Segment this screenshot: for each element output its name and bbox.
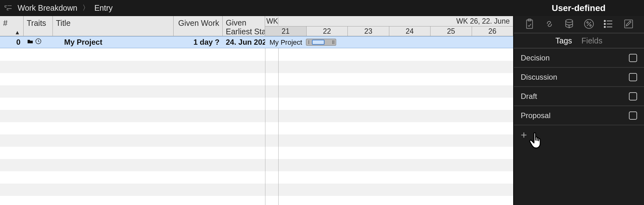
tag-row-proposal[interactable]: Proposal <box>514 106 644 125</box>
tag-checkbox[interactable] <box>629 54 637 62</box>
top-toolbar: Work Breakdown 〉 Entry User-defined <box>0 0 644 16</box>
plus-icon: + <box>521 129 527 141</box>
column-header-title[interactable]: Title <box>53 16 174 36</box>
row-given-work[interactable]: 1 day ? <box>174 38 223 47</box>
week-25-header: WK <box>265 17 278 26</box>
row-traits <box>24 38 53 47</box>
outline-row-project[interactable]: 0 My Project 1 day ? 24. Jun 2020 My Pro… <box>0 36 513 48</box>
list-icon[interactable] <box>603 18 615 31</box>
percent-icon[interactable] <box>583 18 595 31</box>
inspector-title: User-defined <box>513 0 644 16</box>
tag-row-draft[interactable]: Draft <box>514 87 644 106</box>
column-header-number[interactable]: #▲ <box>0 16 24 36</box>
tag-checkbox[interactable] <box>629 92 637 100</box>
gantt-bar-label: My Project <box>269 38 302 47</box>
svg-rect-11 <box>625 20 632 28</box>
day-header[interactable]: 26 <box>472 26 513 36</box>
gantt-timeline-header[interactable]: WK WK 26, 22. June 21 22 23 24 25 26 <box>265 16 513 36</box>
folder-icon <box>27 38 34 47</box>
column-header-given-start[interactable]: Given Earliest Star <box>223 16 265 36</box>
day-header[interactable]: 25 <box>430 26 472 36</box>
column-header-given-work[interactable]: Given Work <box>174 16 223 36</box>
add-tag-button[interactable]: + <box>514 125 644 144</box>
inspector-tabs: Tags Fields <box>514 33 644 48</box>
note-icon[interactable] <box>623 18 635 31</box>
tag-row-discussion[interactable]: Discussion <box>514 68 644 87</box>
tag-checkbox[interactable] <box>629 73 637 81</box>
row-title[interactable]: My Project <box>53 38 174 47</box>
outline-pane: #▲ Traits Title Given Work Given Earlies… <box>0 16 513 205</box>
clock-icon <box>35 38 42 47</box>
chevron-right-icon: 〉 <box>82 3 89 13</box>
svg-point-10 <box>604 26 605 27</box>
day-header[interactable]: 22 <box>307 26 348 36</box>
tag-checkbox[interactable] <box>629 111 637 120</box>
tab-tags[interactable]: Tags <box>555 36 572 45</box>
row-gantt[interactable]: My Project <box>265 37 513 48</box>
tag-label: Draft <box>521 92 629 101</box>
week-26-header: WK 26, 22. June <box>278 17 513 26</box>
row-given-start[interactable]: 24. Jun 2020 <box>223 38 265 47</box>
hierarchy-icon <box>4 3 13 12</box>
svg-point-3 <box>565 19 572 22</box>
clipboard-icon[interactable] <box>524 18 536 31</box>
inspector-toolbar: $ <box>514 16 644 33</box>
breadcrumb-current[interactable]: Entry <box>94 3 113 13</box>
column-headers: #▲ Traits Title Given Work Given Earlies… <box>0 16 513 36</box>
svg-point-9 <box>604 23 605 24</box>
day-header[interactable]: 21 <box>265 26 307 36</box>
row-number: 0 <box>0 38 24 47</box>
tag-label: Proposal <box>521 111 629 120</box>
tag-row-decision[interactable]: Decision <box>514 48 644 68</box>
tag-label: Discussion <box>521 73 629 82</box>
inspector-panel: $ Tags Fields Decision Discussion Draft <box>513 16 644 205</box>
breadcrumb-root[interactable]: Work Breakdown <box>18 3 77 13</box>
day-header[interactable]: 24 <box>389 26 431 36</box>
svg-text:$: $ <box>568 24 570 29</box>
svg-point-7 <box>590 25 591 26</box>
inspector-list: Decision Discussion Draft Proposal + <box>514 48 644 205</box>
cursor-hand-icon <box>528 129 548 149</box>
tag-label: Decision <box>521 54 629 62</box>
column-header-traits[interactable]: Traits <box>24 16 53 36</box>
finance-icon[interactable]: $ <box>563 18 575 31</box>
tab-fields[interactable]: Fields <box>581 36 602 45</box>
outline-rows[interactable]: 0 My Project 1 day ? 24. Jun 2020 My Pro… <box>0 36 513 205</box>
svg-point-6 <box>586 21 588 23</box>
link-icon[interactable] <box>543 18 555 31</box>
day-header[interactable]: 23 <box>348 26 389 36</box>
svg-point-8 <box>604 20 605 21</box>
gantt-bar[interactable] <box>306 39 336 46</box>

------------

Exercise brief:
The expected output is each line of the records above that includes the word "Proposal".

Response to this exercise:
tag-row-proposal[interactable]: Proposal <box>514 106 644 125</box>
tag-label: Proposal <box>521 111 629 120</box>
inspector-list: Decision Discussion Draft Proposal + <box>514 48 644 205</box>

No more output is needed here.